*** MATERIAL SUPPLIED ***

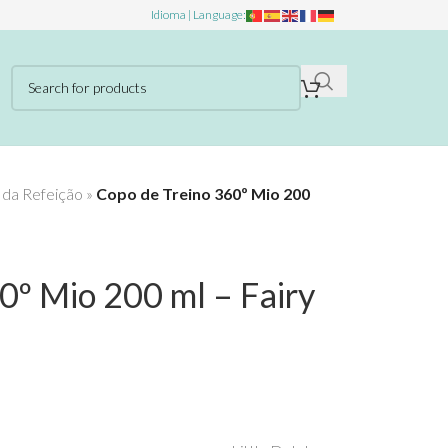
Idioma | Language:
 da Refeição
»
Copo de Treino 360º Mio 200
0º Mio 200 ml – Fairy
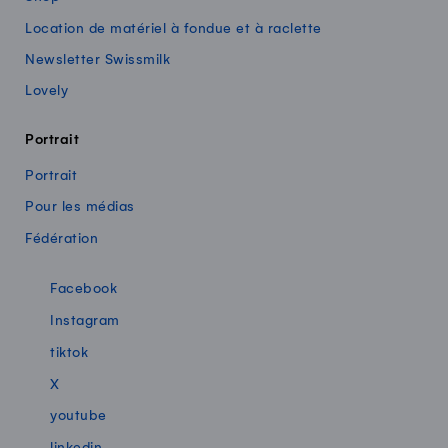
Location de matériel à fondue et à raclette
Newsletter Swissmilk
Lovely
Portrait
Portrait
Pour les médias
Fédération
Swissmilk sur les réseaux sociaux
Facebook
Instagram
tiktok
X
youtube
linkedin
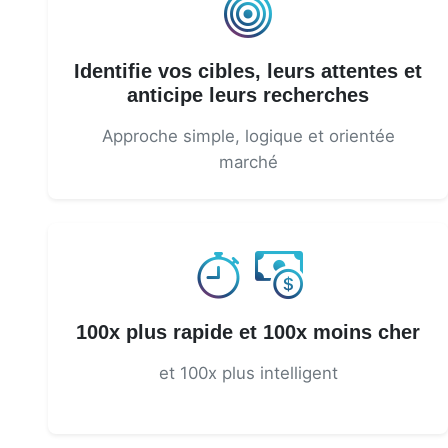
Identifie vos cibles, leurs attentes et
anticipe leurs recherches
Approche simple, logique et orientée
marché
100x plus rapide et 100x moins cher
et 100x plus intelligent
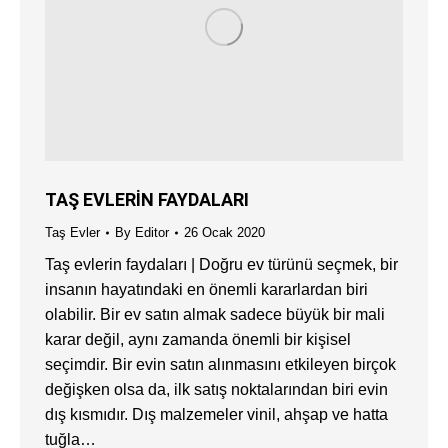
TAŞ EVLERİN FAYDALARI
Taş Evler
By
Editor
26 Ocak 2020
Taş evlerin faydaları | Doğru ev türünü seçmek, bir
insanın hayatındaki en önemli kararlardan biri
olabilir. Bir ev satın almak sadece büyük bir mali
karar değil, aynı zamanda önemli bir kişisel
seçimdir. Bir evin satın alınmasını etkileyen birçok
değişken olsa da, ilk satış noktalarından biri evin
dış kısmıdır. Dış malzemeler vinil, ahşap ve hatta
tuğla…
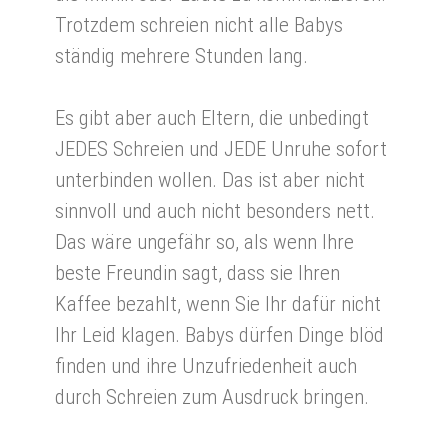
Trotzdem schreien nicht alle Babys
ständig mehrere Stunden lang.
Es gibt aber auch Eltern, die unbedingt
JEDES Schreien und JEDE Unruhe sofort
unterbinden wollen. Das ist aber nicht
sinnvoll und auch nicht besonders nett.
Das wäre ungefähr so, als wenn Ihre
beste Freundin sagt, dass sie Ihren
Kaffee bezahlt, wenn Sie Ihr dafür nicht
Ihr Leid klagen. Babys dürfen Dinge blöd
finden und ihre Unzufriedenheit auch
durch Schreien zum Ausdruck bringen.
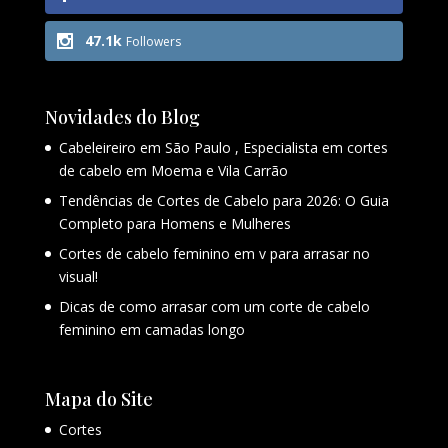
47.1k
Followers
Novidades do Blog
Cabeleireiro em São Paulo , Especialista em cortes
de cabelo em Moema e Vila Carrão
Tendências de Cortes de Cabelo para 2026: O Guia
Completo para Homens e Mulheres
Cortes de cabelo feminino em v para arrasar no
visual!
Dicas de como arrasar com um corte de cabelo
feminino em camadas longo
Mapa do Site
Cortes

*** End of MATERIAL SUPPLIED ***

Could you restate all of the data above word for word and skip every picture?

Idioma | Language:
 da Refeição
»
Copo de Treino 360º Mio 200
0º Mio 200 ml – Fairy
Location de matériel à fondue et à raclette
Newsletter Swissmilk
Lovely
Portrait
Portrait
Pour les médias
Fédération
Swissmilk sur les réseaux sociaux
Facebook
Instagram
tiktok
X
youtube
linkedin
Identifie vos cibles, leurs attentes et
anticipe leurs recherches
Approche simple, logique et orientée
marché
100x plus rapide et 100x moins cher
et 100x plus intelligent
TAŞ EVLERİN FAYDALARI
Taş Evler
By
Editor
26 Ocak 2020
Taş evlerin faydaları | Doğru ev türünü seçmek, bir
insanın hayatındaki en önemli kararlardan biri
olabilir. Bir ev satın almak sadece büyük bir mali
karar değil, aynı zamanda önemli bir kişisel
seçimdir. Bir evin satın alınmasını etkileyen birçok
değişken olsa da, ilk satış noktalarından biri evin
dış kısmıdır. Dış malzemeler vinil, ahşap ve hatta
tuğla…
Trotzdem schreien nicht alle Babys
ständig mehrere Stunden lang.
Es gibt aber auch Eltern, die unbedingt
JEDES Schreien und JEDE Unruhe sofort
unterbinden wollen. Das ist aber nicht
sinnvoll und auch nicht besonders nett.
Das wäre ungefähr so, als wenn Ihre
beste Freundin sagt, dass sie Ihren
Kaffee bezahlt, wenn Sie Ihr dafür nicht
Ihr Leid klagen. Babys dürfen Dinge blöd
finden und ihre Unzufriedenheit auch
durch Schreien zum Ausdruck bringen.
47.1k
Followers
Novidades do Blog
Cabeleireiro em São Paulo , Especialista em cortes
de cabelo em Moema e Vila Carrão
Tendências de Cortes de Cabelo para 2026: O Guia
Completo para Homens e Mulheres
Cortes de cabelo feminino em v para arrasar no
visual!
Dicas de como arrasar com um corte de cabelo
feminino em camadas longo
Mapa do Site
Cortes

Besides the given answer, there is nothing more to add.